Por lo demás Carmen Díez de Rivera venía de una aristocracia un poco pasada, una aristocracia de mucho traje blanco, vacaciones en San Sebastián y en Biarritz, casa solariega con oratorio privado y director espiritual muy de manga ancha, fiestas de sociedad, pedidas de mano y bailes de debutantes, todo un poco ajado, sin demasiado estilo, un mundo fenecido en el que había entrado su madre, Sonsoles de Icaza, marquesa de Llanzol, por matrimonio, una real hembra especialista en cazar a cualquier personaje que le interesara, ya fuera banquero o intelectual. Arrasaba por donde iba sin prejuicios que le impidieran reinar sobre aquellas familias conocidas del barrio de Salamanca. «¿Cómo sales con ése si no tiene título nobiliario?», decían las madres a las hijas. Pero ese mundo no era el espejo velado de una película de Visconti. De cerca aquellos aristócratas eran bastante horteras, con caspa en los hombros, pequeños, gorditos, con el cuello corto y bigotito. Unos eran puntas de rama, medio alcoholizados, solterones, siempre con blazer azul, fular y pantalones de franela, que tomaban el aperitivo en el Corrillo de Serrano o en El Aguilucho al mediodía con los ojos arañados por la resaca anterior, recién levantados, sin nada que hacer sino esperar el aperitivo del día siguiente para seguir hablando de fincas y venados. Entre ellos se producían muchas uniones de lindes a través de las sacristías bendecidas por la iglesia, pero había muchos más cambios de pareja, líos y maledicencias.

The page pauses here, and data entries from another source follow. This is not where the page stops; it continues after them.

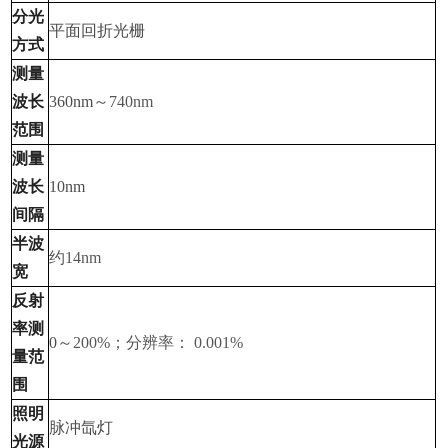
分光
平面回折光栅
方式
测量
波长
360nm
～
740nm
范围
测量
波长
10nm
间隔
半波
约
14nm
宽
反射
率测
0
～
200%
；分辨率：
0.001%
量范
围
照明
脉冲氙灯
光源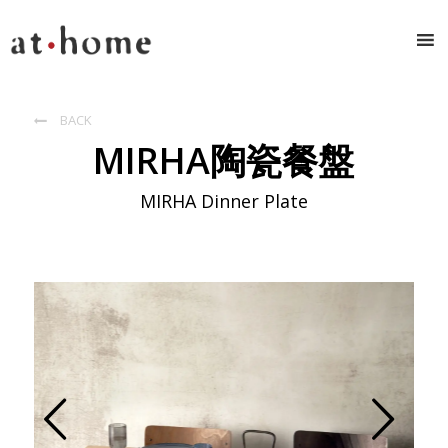
BACK

MIRHA陶瓷餐盤
MIRHA Dinner Plate
Prev
Next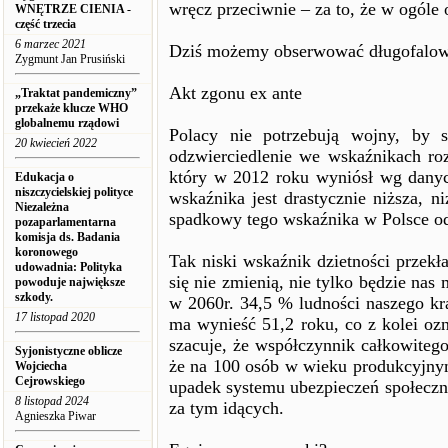
wręcz przeciwnie – za to, że w ogóle 
WNĘTRZE CIENIA -
część trzecia
6 marzec 2021
Dziś możemy obserwować długofalowe s
Zygmunt Jan Prusiński
Akt zgonu ex ante
„Traktat pandemiczny”
przekaże klucze WHO
globalnemu rządowi
Polacy nie potrzebują wojny, by 
20 kwiecień 2022
odzwierciedlenie we wskaźnikach ro
który w 2012 roku wyniósł wg danyc
Edukacja o
niszczycielskiej polityce
wskaźnika jest drastycznie niższa, 
Niezależna
spadkowy tego wskaźnika w Polsce od
pozaparlamentarna
komisja ds. Badania
koronowego
Tak niski wskaźnik dzietności przekł
udowadnia: Polityka
się nie zmienią, nie tylko będzie nas
powoduje największe
szkody.
w 2060r. 34,5 % ludności naszego kr
17 listopad 2020
ma wynieść 51,2 roku, co z kolei oz
szacuje, że współczynnik całkowiteg
Syjonistyczne oblicze
że na 100 osób w wieku produkcyjnym
Wojciecha
Cejrowskiego
upadek systemu ubezpieczeń społeczn
8 listopad 2024
za tym idących.
Agnieszka Piwar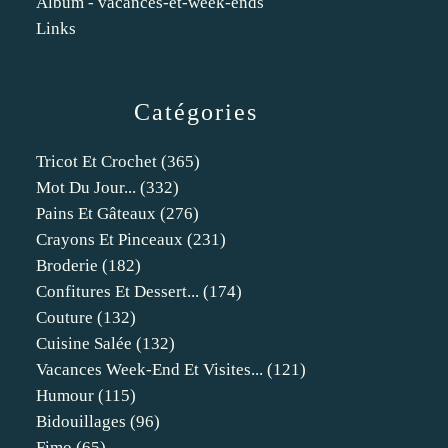
Album - vacances-et-week-ends
Links
Catégories
Tricot Et Crochet
(365)
Mot Du Jour...
(332)
Pains Et Gâteaux
(276)
Crayons Et Pinceaux
(231)
Broderie
(182)
Confitures Et Dessert...
(174)
Couture
(132)
Cuisine Salée
(132)
Vacances Week-End Et Visites...
(121)
Humour
(115)
Bidouillages
(96)
Fimo
(65)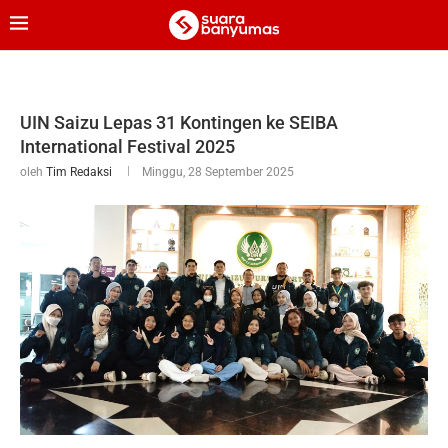
UIN Saizu Lepas 31 Kontingen ke SEIBA
International Festival 2025
oleh
Tim Redaksi
Minggu, 28 September 2025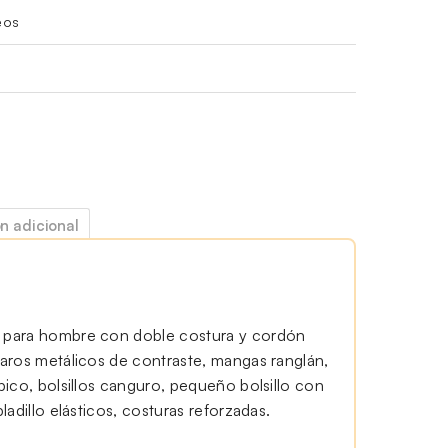
eos
n adicional
para hombre con doble costura y cordón
aros metálicos de contraste, mangas ranglán,
ico, bolsillos canguro, pequeño bolsillo con
adillo elásticos, costuras reforzadas.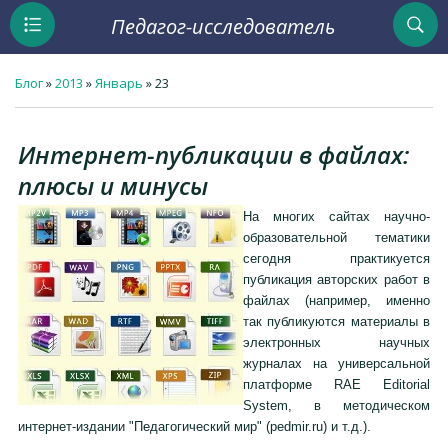
Педагог-исследователь
Блог
»
2013
»
Январь
»
23
Интернет-публикации в файлах:
плюсы и минусы
На многих сайтах научно-
образовательной тематики
сегодня практикуется
публикация авторских работ в
файлах (например, именно
так публикуются материалы в
электронных научных
журналах на универсальной
платформе RAE Editorial
System, в методическом
интернет-издании "Педагогический мир" (pedmir.ru) и т.д.).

«Yo soy fruto de un adulterio, para que veas, Adolfo. Tú que eres tan beato, a lo mejor te escandalizas —le decía la mujer rubia—. Mi madre, una real hembra, se lió en aquel Madrid de ceniza con un ministro, un guapo castigador. Se rumoreaba que Concha Piquer también era amante de Serrano Suñer. Sé que mi padre biológico le mandaba todos los días una cesta de flores al camerino cuando actuaba en Madrid y en cualquier teatro de provincias. Me crié entre algodones en medio de esta granja de engorde y reproducción que es la aristocracia. Una doncella me llevaba al parque del Retiro en un coche de bebé que tenía las ballestas de suspensión de un Rolls-Royce. En el bachillerato estuve interna en el Colegio Jesús-María de la calle Juan Bravo, ¿te imaginas?, interna a quinientos metros de mi casa de la calle Hermosilla».

La marquesa de Llanzol se salía de aquella reala que nunca leyó un libro. Ortega y Gasset estaba enamorado de ella como un crío, la cortejaba, le mandaba cartas ridículas, sonrojantes, babeantes, que algún día habrá que quemar. Le gustaba verla jugar al tenis en el Club de Campo o de Puerta de Hierro mientras se tomaba un vermut Cinzano bajo el parasol imaginando filosofías. Ella se dejaba halagar por aquel filósofo, faro de la inteligencia española, y no se sabe si llegó un día a pararle los pies, como hizo Victoria Ocampo, la reinona millonaria argentina que ante su propuesta un poco atrevida le dijo: «Don José, yo le he traído a Buenos Aires como pensador, para la cama ya tengo a un campeón de polo». Xavier Zubiri también la adoraba pero se conformaba con pellizcarle el culo después de las conferencias que impartía en los salones del banco Urquijo sobre la inteligencia sentiente o la esencia de la nada, todo en el aire delicado, exquisito de la Sociedad de Estudios y de la Revista de Occidente.